Mark Carney said yesterday, "In recent years labour supply has expanded significantly owing to higher participation rates among older workers, a greater willingness to work longer hours and strong population growth, partly driven by higher net migration. . . These positive labour supply shocks have contained wage growth in the face of robust employment growth. Wages have grown by around 2 per cent in the past year - less than half the average rate before the global financial crisis - and a key risk is that these subdued growth rates continue."
This should come as no surprise to anyone who has ever thought for more than a couple of minutes about the effect of migration. If you provide more of something, the price tends to go down. Specifically, if foreign workers are arriving in the UK at a rate of about 250,000 per year (for this is the current rate of increase), employers are less likely to have to compete for staff by raising wages.
And to be clear, the general point that an influx of workers from abroad represents a weight on the pay of the indigenous population is a statement of the overwhelmingly obvious: it is simply a version of the law of supply and demand that the price of anything falls when supply rises relative to demand.

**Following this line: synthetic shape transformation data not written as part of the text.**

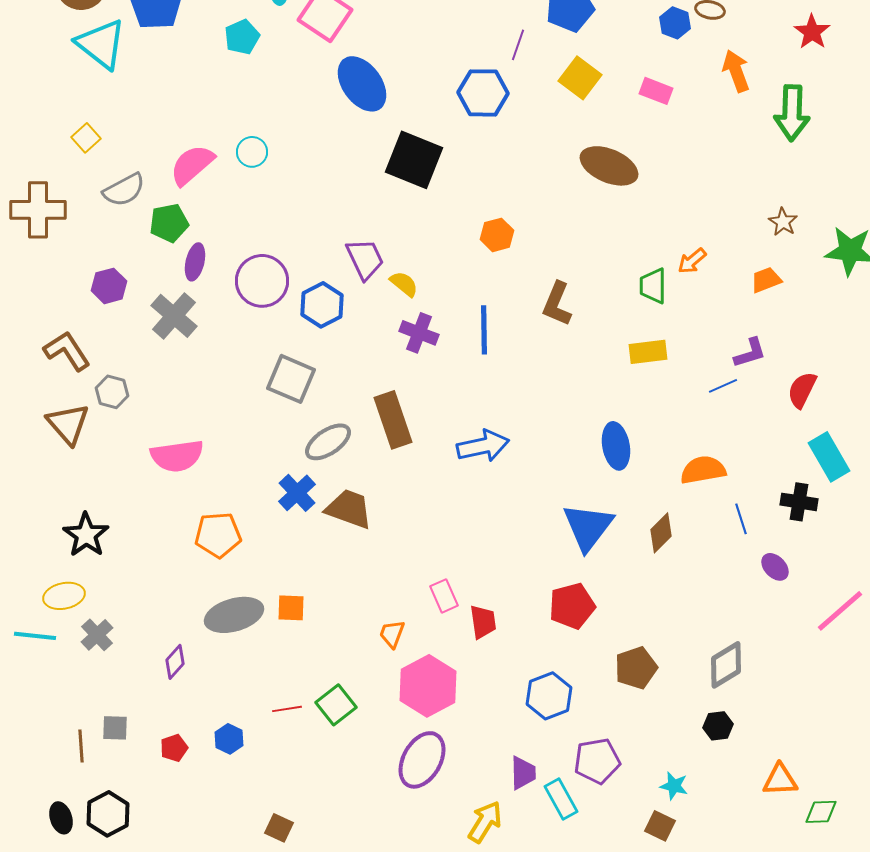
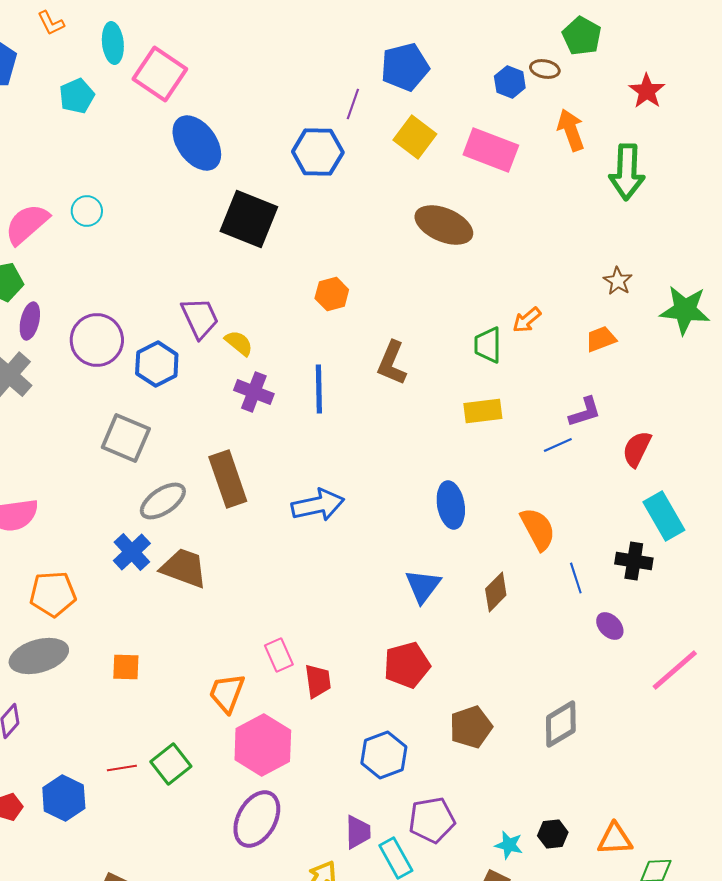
pink rectangle: (656, 91) -> (491, 150), size x1.6
orange semicircle: (703, 470) -> (538, 529), turned 72
blue triangle: (588, 527) -> (423, 586), size x0.7
gray ellipse: (234, 615) -> (39, 656), moved
orange trapezoid: (392, 634) -> (227, 693), size x1.4
black hexagon: (718, 726) -> (553, 834), moved
blue hexagon: (229, 739) -> (64, 798), size x1.5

I should confess that I lifted that last paragraph from Robert Peston's piece today on the BBC website.
For me the truly perplexing thing is why so many on the Left are still so keen on open borders. As the pay of people at the bottom end languishes, so the gap between high and low pay widens. It's called inequality. But the Left is against this too, and for them the two realities grate against one another with a kind of political dissonance which induces denial, anger and - all too readily - name calling of people who point it out.

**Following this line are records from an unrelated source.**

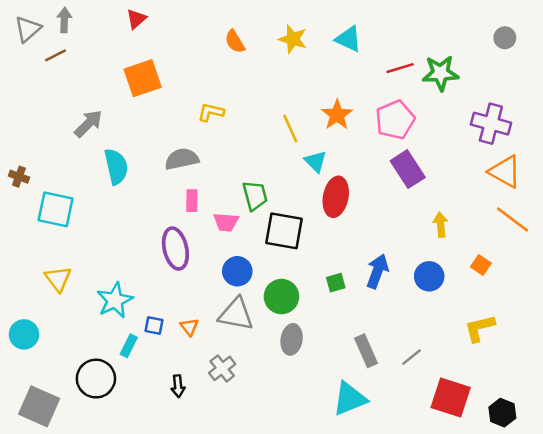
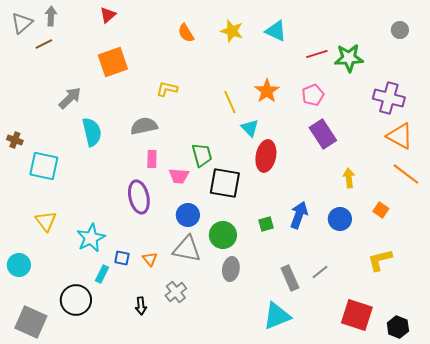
pink pentagon: (395, 120) -> (313, 95), size x0.7
gray line: (411, 357) -> (320, 272), moved

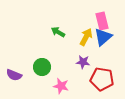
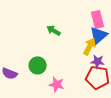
yellow arrow: (86, 37) -> (90, 46), moved
purple star: (83, 62) -> (98, 61), moved

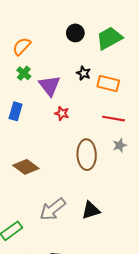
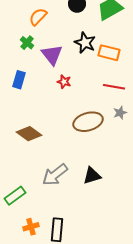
orange semicircle: (22, 46) -> (38, 17), moved
black star: (84, 73) -> (85, 43), size x1.5
brown ellipse: (87, 155) -> (88, 122), turned 76

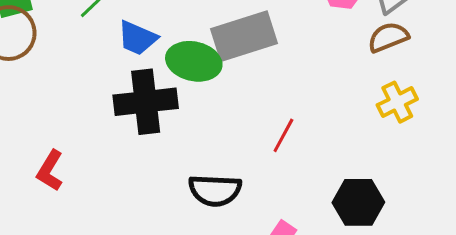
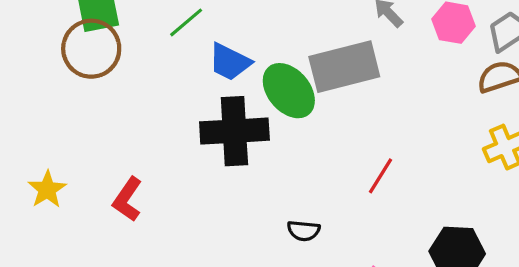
green ellipse: (194, 61) -> (289, 91), turned 34
black semicircle: (215, 190) -> (304, 231), size x0.6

If you really want to make yourself unpopular, draw attention to the fact that British people trapped in low wages tend to have brown skins. They're the children and grandchildren of former generations of immigrants. Because naturally no bien pensant likes to think anyone on the Centre Right might actually be occupying the moral high ground on the subject of race.

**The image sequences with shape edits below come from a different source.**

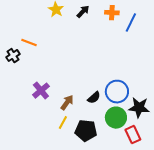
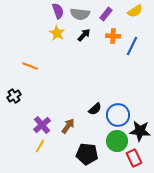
black cross: (13, 56) -> (14, 96), moved
purple cross: (41, 91) -> (42, 125), moved
black semicircle: (94, 98) -> (95, 109), moved
yellow line: (63, 123) -> (40, 146), moved

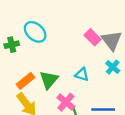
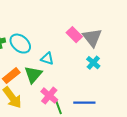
cyan ellipse: (35, 32) -> (20, 44), moved
cyan triangle: (82, 74) -> (47, 59), moved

To be fair, it's not all bad news. European immigrants are often better educated, better motivated and more skilled than the UK residents against whom they're competing for jobs. Unlike immigrants from the Asian subcontinent they're more likely to buy into Britain's basic post-Christian ethos. By keeping wages down, they also help to keep inflation down and interest rates down, making British goods more competitive and keeping the economy ticking over.
One of the most persistent and articulate of the pro-Immigration Left wingers is a man called Jonathan Portes, head of the NIESR. Portes used to be an economic adviser to Tony Blair, which is instructive. He is bullishly in favour of immigration, having no truck with the argument that immigrants take jobs from British workers (many of them black). Portes' case is that immigration helps the economy grow, which is undoubtedly true. The question is how much it helps, and whether the upside outweighs the down.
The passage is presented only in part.